Why artist Alberta Whittle is imploring us to ‘invest in love’

The artist reveals the motivation behind the new exhibition representing Scotland at this year’s Venice Biennale

By the water’s edge, Alberta Whittle’s deep dive (pause) uncoiling memory looks out across a glittering Venetian canal amid the spectacle of the floating city’s 59th International Art Exhibition. Using painting, tapestry, metalwork, and film, the Barbadian-Scottish multimedia artist draws on the traumatic histories of slavery and empire while bringing us into direct contact with some of the most urgent and crucial issues of the day, yet offering immeasurable tenderness and care. 

With an emphasis on “investing in love”, this exhibition confronts what Whittle describes as the “luxury of amnesia” – a state of privileged communal memory loss in which we are able to forget and overlook the atrocities of the past, allowing us to drift into a state of lethargy and inertia. While recalling harrowing stories of human evil, deep dive (pause) uncoiling memory is an incredibly healing experience. “I’m really trying to create these moments where we are being tended to ourselves, and ways in which I can offer care to the audience,” Whittle says. “We are very much in danger of empathy fatigue, but I still think our humanity is available to us.”

Commissioned for La Biennale di Venezia by the Scotland+Venice partnership (with funding support from the National Lottery through Creative Scotland), Whittle excavates the layers of history and meaning impregnated in material objects and sites of memory (or lieux de mémoire). Spellbinding tales of tragedy, womanhood, courage, family, emancipation, loss, lineage, redemption, and, overwhelmingly, of love, unfurl in a series of poignant vignettes, poetic spoken words, artefacts, songs, and stories. 

While the exhibition is set to tour later in the year, this idyllic canal-side location is an uncannily perfect resting place for an artwork in which water is a recurring presence.
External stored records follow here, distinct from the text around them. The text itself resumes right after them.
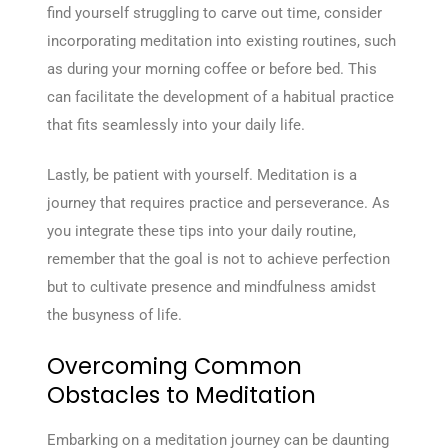
find yourself struggling to carve out time, consider
incorporating meditation into existing routines, such
as during your morning coffee or before bed. This
can facilitate the development of a habitual practice
that fits seamlessly into your daily life.
Lastly, be patient with yourself. Meditation is a
journey that requires practice and perseverance. As
you integrate these tips into your daily routine,
remember that the goal is not to achieve perfection
but to cultivate presence and mindfulness amidst
the busyness of life.
Overcoming Common
Obstacles to Meditation
Embarking on a meditation journey can be daunting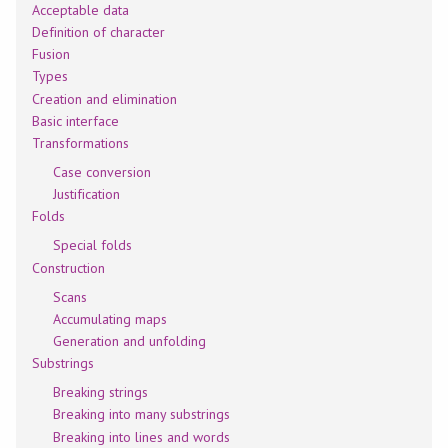
Acceptable data
Definition of character
Fusion
Types
Creation and elimination
Basic interface
Transformations
Case conversion
Justification
Folds
Special folds
Construction
Scans
Accumulating maps
Generation and unfolding
Substrings
Breaking strings
Breaking into many substrings
Breaking into lines and words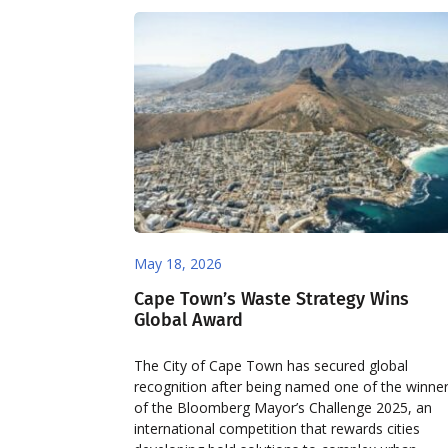
May 18, 2026
Cape Town’s Waste Strategy Wins
Global Award
The City of Cape Town has secured global
recognition after being named one of the winne
of the Bloomberg Mayor’s Challenge 2025, an
international competition that rewards cities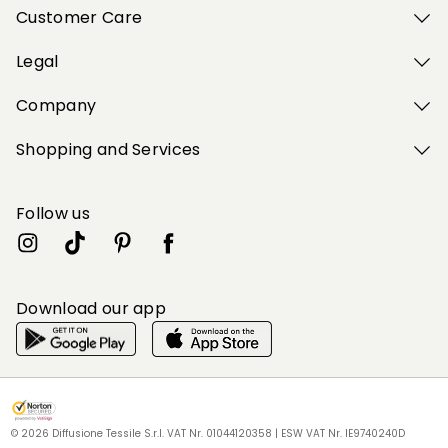
Customer Care
Legal
Company
Shopping and Services
Follow us
Download our app
My Profile
My Profile
My Profile
My Profile
My Profile
Wishlist
Wishlist
Wishlist
Wishlist
Wishlist
Store
Store
Store
Store
Store
BG
BG
BG
BG
BG
|
|
|
|
|
en
en
en
en
en
© 2026 Diffusione Tessile S.r.l. VAT Nr. 01044120358 | ESW VAT Nr. IE9740240D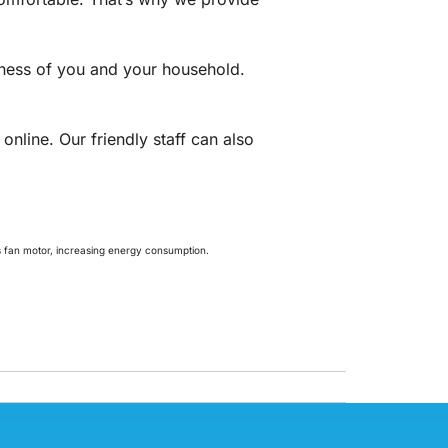
lness of you and your household.
online. Our friendly staff can also
t’s fan motor, increasing energy consumption.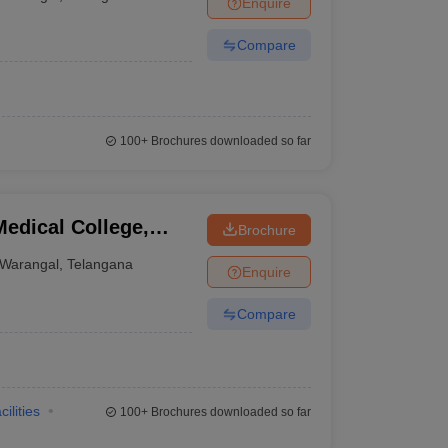
Enquire
terinary Science Colleges in Maharashtra
Compare
ion Paper
100+
Brochures downloaded so far
edical College,
Brochure
Warangal
,
Telangana
Enquire
Compare
cilities
100+
Brochures downloaded so far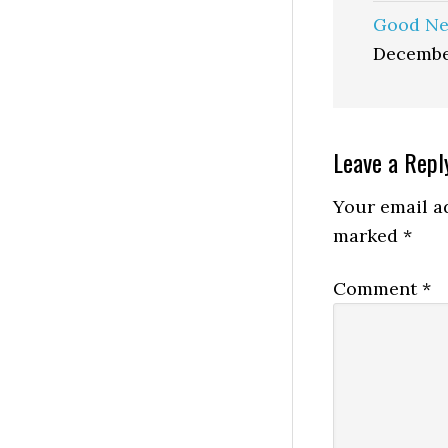
Good Ne
Decembe
Reader
Leave a Repl
Interactio
Your email ad
marked
*
Comment
*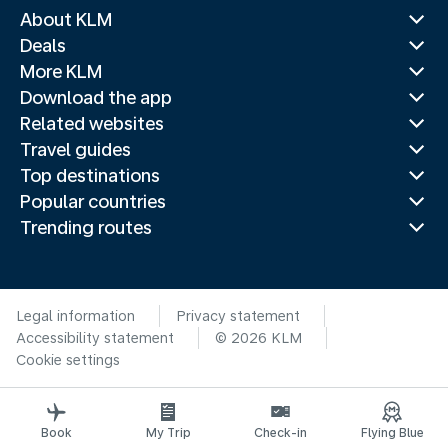
About KLM
Deals
More KLM
Download the app
Related websites
Travel guides
Top destinations
Popular countries
Trending routes
Legal information
Privacy statement
Accessibility statement
© 2026 KLM
Cookie settings
Book
My Trip
Check-in
Flying Blue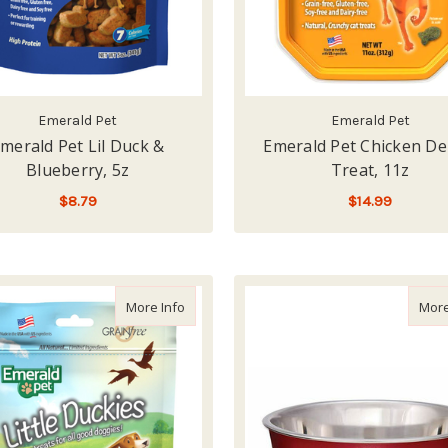
Emerald Pet
Emerald Pet
merald Pet Lil Duck &
Emerald Pet Chicken De
Blueberry, 5z
Treat, 11z
$8.79
$14.99
ADD TO CART
ADD TO CART
about Emerald Pet Lil Duck & Pumpkin, 5z
More Info
More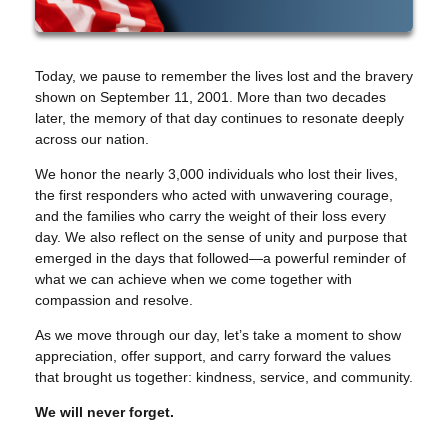
Today, we pause to remember the lives lost and the bravery
shown on September 11, 2001. More than two decades
later, the memory of that day continues to resonate deeply
across our nation.
We honor the nearly 3,000 individuals who lost their lives,
the first responders who acted with unwavering courage,
and the families who carry the weight of their loss every
day. We also reflect on the sense of unity and purpose that
emerged in the days that followed—a powerful reminder of
what we can achieve when we come together with
compassion and resolve.
As we move through our day, let’s take a moment to show
appreciation, offer support, and carry forward the values
that brought us together: kindness, service, and community.
We will never forget.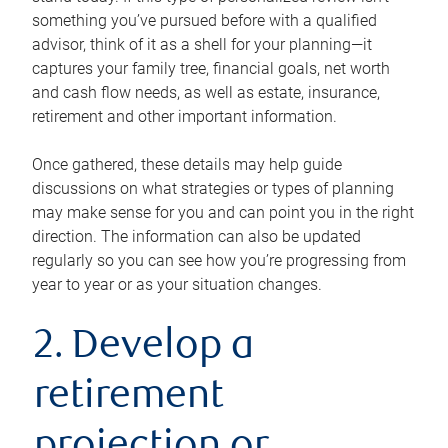
something you’ve pursued before with a qualified
advisor, think of it as a shell for your planning—it
captures your family tree, financial goals, net worth
and cash flow needs, as well as estate, insurance,
retirement and other important information.
Once gathered, these details may help guide
discussions on what strategies or types of planning
may make sense for you and can point you in the right
direction. The information can also be updated
regularly so you can see how you’re progressing from
year to year or as your situation changes.
2. Develop a
retirement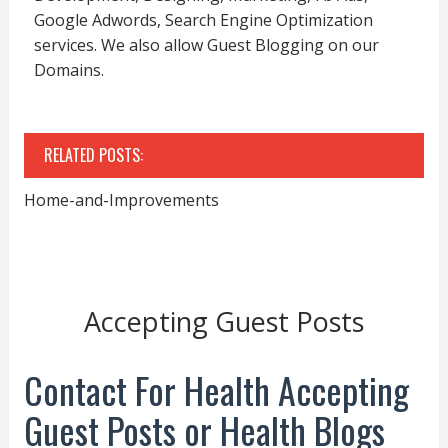
Google Adwords, Search Engine Optimization
services. We also allow Guest Blogging on our
Domains.
RELATED POSTS:
Home-and-Improvements
Accepting Guest Posts
Contact For Health Accepting
Guest Posts or Health Blogs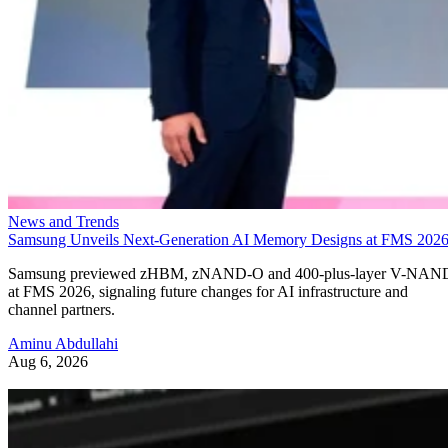
News and Trends
Samsung Unveils Next-Generation AI Memory Designs at FMS 202
Samsung previewed zHBM, zNAND-O and 400-plus-layer V-NAN
at FMS 2026, signaling future changes for AI infrastructure and
channel partners.
Aminu Abdullahi
Aug 6, 2026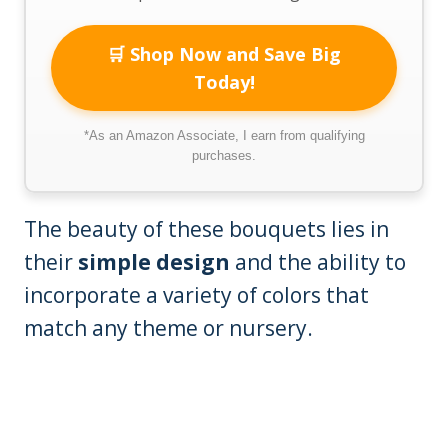
🛒 Shop Now and Save Big
Today!
*As an Amazon Associate, I earn from qualifying
purchases.
The beauty of these bouquets lies in
their
simple design
and the ability to
incorporate a variety of colors that
match any theme or nursery.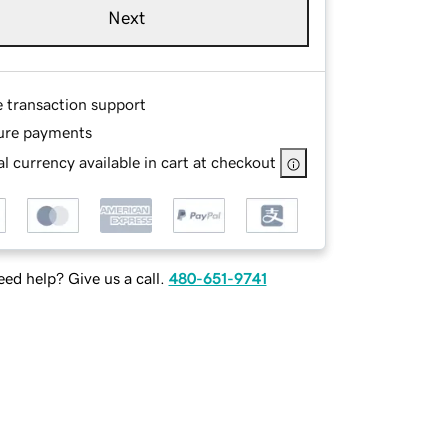
Next
e transaction support
ure payments
l currency available in cart at checkout
ed help? Give us a call.
480-651-9741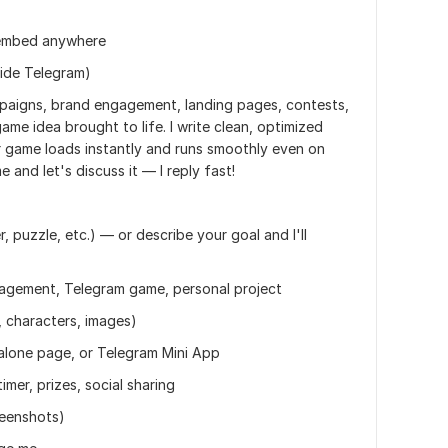
o embed anywhere
side Telegram)
aigns, brand engagement, landing pages, contests,
ame idea brought to life. I write clean, optimized
game loads instantly and runs smoothly even on
and let's discuss it — I reply fast!
, puzzle, etc.) — or describe your goal and I'll
agement, Telegram game, personal project
, characters, images)
alone page, or Telegram Mini App
imer, prizes, social sharing
reenshots)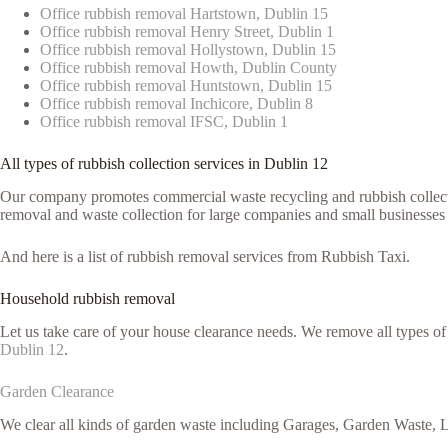
Office rubbish removal Hartstown, Dublin 15
Office rubbish removal Henry Street, Dublin 1
Office rubbish removal Hollystown, Dublin 15
Office rubbish removal Howth, Dublin County
Office rubbish removal Huntstown, Dublin 15
Office rubbish removal Inchicore, Dublin 8
Office rubbish removal IFSC, Dublin 1
All types of rubbish collection services in Dublin 12
Our company promotes commercial waste recycling and rubbish collection
removal and waste collection for large companies and small businesses 
And here is a list of rubbish removal services from Rubbish Taxi.
Household rubbish removal
Let us take care of your house clearance needs. We remove all types o
Dublin 12
.
Garden Clearance
We clear all kinds of garden waste including Garages, Garden Waste, L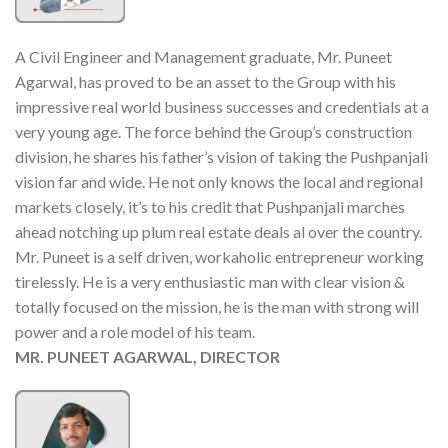
A Civil Engineer and Management graduate, Mr. Puneet
Agarwal, has proved to be an asset to the Group with his
impressive real world business successes and credentials at a
very young age. The force behind the Group’s construction
division, he shares his father’s vision of taking the Pushpanjali
vision far and wide. He not only knows the local and regional
markets closely, it’s to his credit that Pushpanjali marches
ahead notching up plum real estate deals al over the country.
Mr. Puneet is a self driven, workaholic entrepreneur working
tirelessly. He is a very enthusiastic man with clear vision &
totally focused on the mission, he is the man with strong will
power and a role model of his team.
MR. PUNEET AGARWAL, DIRECTOR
Summoning associations of transportation and trade routes – especially in a city that was once a global power built on trade – water permeates the work in myriad ways, embodying what Whittle describes as a “space of loss” and “a graveyard”, also as a bearer of secrets as she speculates, “What stories is the water going to tell?”

I met Alberta Whittle in Venice for a conversation about healing and restoration, why we need to radically unlearn pervasive narratives of white supremacy, and how to reclaim our humanity and agency from the lethargy of cultural amnesia.

Please could you begin by introducing us to this work and talking us through the sensory experience of deep dive (pause) uncoiling memory?

Alberta Whittle: When I first started thinking about the feeling or the shape that I wanted the exhibition to take, the story sticking in my mind is when I was walking with my dad, and we were on the east coast of Barbados during lockdown. We came across this rock face and it exposed all of these corals and all of these layers, and it made me think so much about what is lying beneath the surface, and I wanted there to be the sense of excavation... connecting very much to climate catastrophe and waters moving but also, what's the residue of these different times that we're moving through? And what stories is the water gonna tell?

That image really echoes the beautiful sense of lineage and of physical objects impregnated with memory and history which pervades the whole work.

Alberta Whittle: Memory is a really important point in my research. I think we’re in the state of the luxury of amnesia, which is rarely dealt with. The title of this work, it’s got that very deliberate pause, and that pause is there to encourage us to settle… to settle into this state where we can really think, what have we forgotten? And so, by looking at memory, and actually almost using memory studies as a way to encourage this process of unlearning, I think we can really start to band together and think about change and encouraging different voices, intervening into what we understand of as history.

“Memory is a really important point in my research. I think we’re in the state of the luxury of amnesia” – Alberta Whittle 

The film is very focused on women as the custodians of memory and as healers.

Alberta Whittle: Absolutely. We never hear about women as leaders of rebellions, leaders who actually lead the struggle towards abolition. It was really important for me to forefront them, because I know they were there, I know these ancestors were there. And they would have been demonised and punished. But we’ve also been silenced. So I wanted there to be this multitude of voices from women to be at the forefront of this research. 

I love how you begin the film with that really tender conversation between two women expecting a baby and talking about their plans to create a loving home. I feel like that conversation crystallises a lot of themes of what comes after.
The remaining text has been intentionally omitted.